» Required action: Could the entries below be retyped exactly and in full?

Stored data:
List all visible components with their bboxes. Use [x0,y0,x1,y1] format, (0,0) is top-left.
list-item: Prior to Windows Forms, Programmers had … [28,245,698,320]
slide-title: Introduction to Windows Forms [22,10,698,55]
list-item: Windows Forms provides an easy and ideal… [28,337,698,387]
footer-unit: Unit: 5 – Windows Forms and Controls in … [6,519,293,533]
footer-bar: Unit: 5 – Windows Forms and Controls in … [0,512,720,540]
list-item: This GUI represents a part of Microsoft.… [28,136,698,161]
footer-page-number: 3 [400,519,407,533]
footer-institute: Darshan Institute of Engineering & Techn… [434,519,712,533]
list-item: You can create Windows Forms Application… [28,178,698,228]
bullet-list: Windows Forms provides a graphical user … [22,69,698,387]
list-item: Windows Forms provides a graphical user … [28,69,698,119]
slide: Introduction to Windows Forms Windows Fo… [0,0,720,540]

» Answer box:
List all visible components with their bboxes. Use [x0,y0,x1,y1] format, (0,0) is top-left.
list-item: Prior to Windows Forms, Programmers had … [28,245,698,320]
slide-title: Introduction to Windows Forms [22,10,698,55]
list-item: Windows Forms provides an easy and ideal… [28,337,698,387]
footer-unit: Unit: 5 – Windows Forms and Controls in … [6,519,293,533]
footer-bar: Unit: 5 – Windows Forms and Controls in … [0,512,720,540]
list-item: This GUI represents a part of Microsoft.… [28,136,698,161]
footer-page-number: 3 [400,519,407,533]
footer-institute: Darshan Institute of Engineering & Techn… [434,519,712,533]
list-item: You can create Windows Forms Application… [28,178,698,228]
bullet-list: Windows Forms provides a graphical user … [22,69,698,387]
list-item: Windows Forms provides a graphical user … [28,69,698,119]
slide: Introduction to Windows Forms Windows Fo… [0,0,720,540]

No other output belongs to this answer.